The Wraith has been in production since 2013, and like its convertible Dawn counterpart is one of two Rolls-Royce vehicles yet to move off the BMW F01 platform and onto Rolls-Royce’s own fully scalable Architecture of Luxury base.
Rolls-Royce has already confirmed that the Wraith will be discontinued in the United States in 2021, and the timing of the Spectre’s introduction in 2023 suggests that it could act as an all-electric replacement. With Rolls having committed to being fully electric by 2030, it leaves little time for a combustion-powered Wraith replacement to be developed and sold.
The brand has confirmed that the Spectre will use the aluminium spaceframe Architecture of Luxury platform and that the system is capable of integrating a battery-electric drivetrain. However, it has stopped short of revealing any key technical details.
“Free of any group platform sharing strategy, we were able to integrate our plans for an electric powertrain into the architecture’s initial design,” said Muller-Otvis. However, while the platform is Rolls’s own, it could still integrate BMW-designed electric motors.
“We embark on this bold new future with a huge advantage,” continues the Rolls-Royce boss. “Electric drive is uniquely and perfectly suited to Rolls-Royce Motor Cars, more so than any other automotive brand. It is silent, refined and creates torque almost instantly, going on to generate tremendous power. This is what we at Rolls-Royce call ‘waftability’.”
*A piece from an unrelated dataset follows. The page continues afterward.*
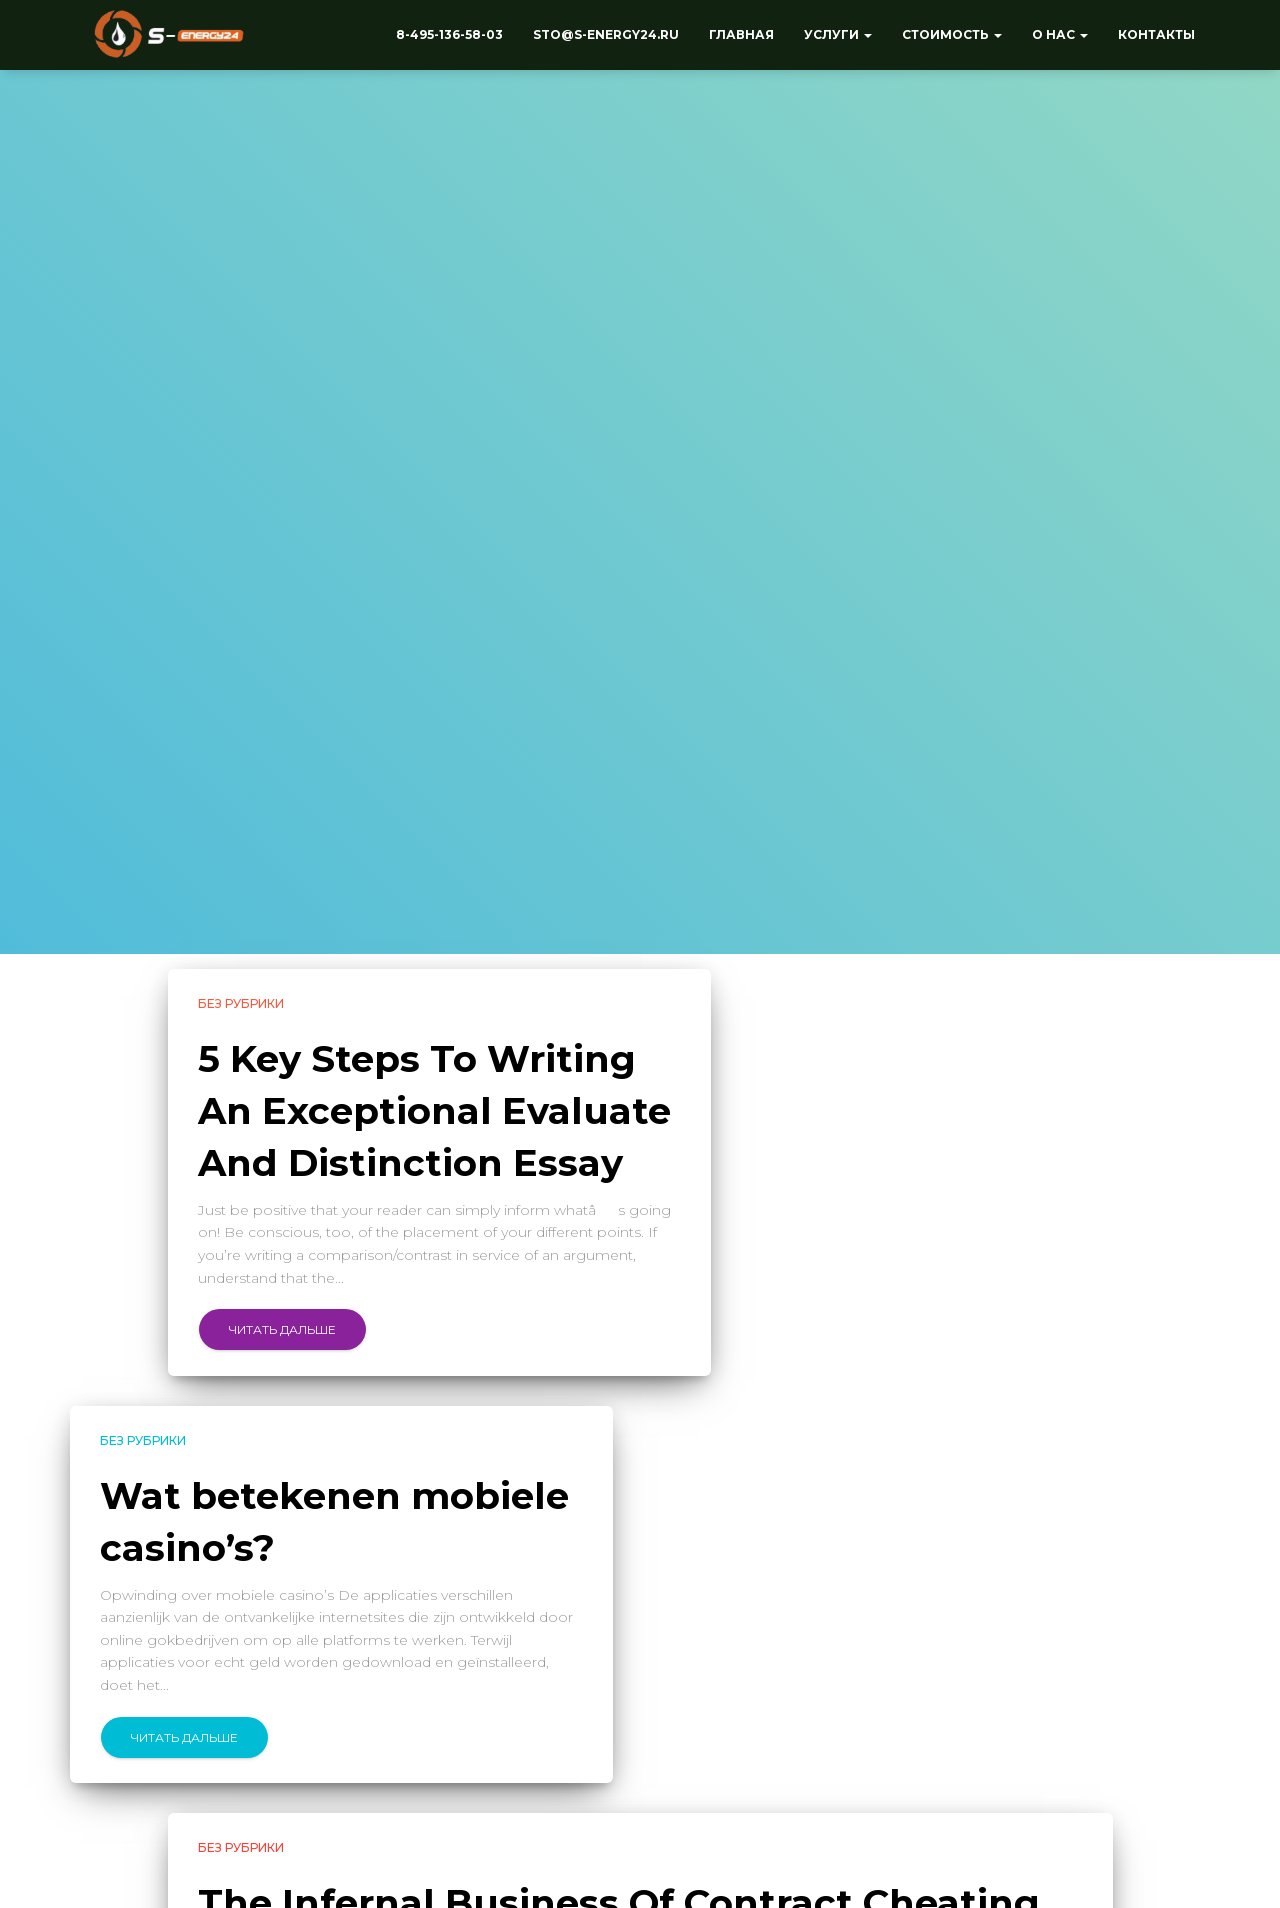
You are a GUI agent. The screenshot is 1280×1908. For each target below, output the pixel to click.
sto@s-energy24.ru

Rolls-Royce has experimented with full electrification on its own vehicles before; more than a decade ago, the firm launched an all-electric concept called 102EX at the Geneva Motor Show. It is said to have showcased the vehicle in a number of private clinics with regular customers, but Rolls has always claimed that the car was never intended for production.
Five years ago Rolls revealed the 103EX, a radical all-electric model designed to showcase future trends in styling, autonomous technology and luxury materials. That car also went on a global tour, but returned to Rolls’s Goodwood base in 2019.
Though the brand has confirmed that the Spectre will arrive in 2023, it has not indicated when a full reveal of the vehicle will take place.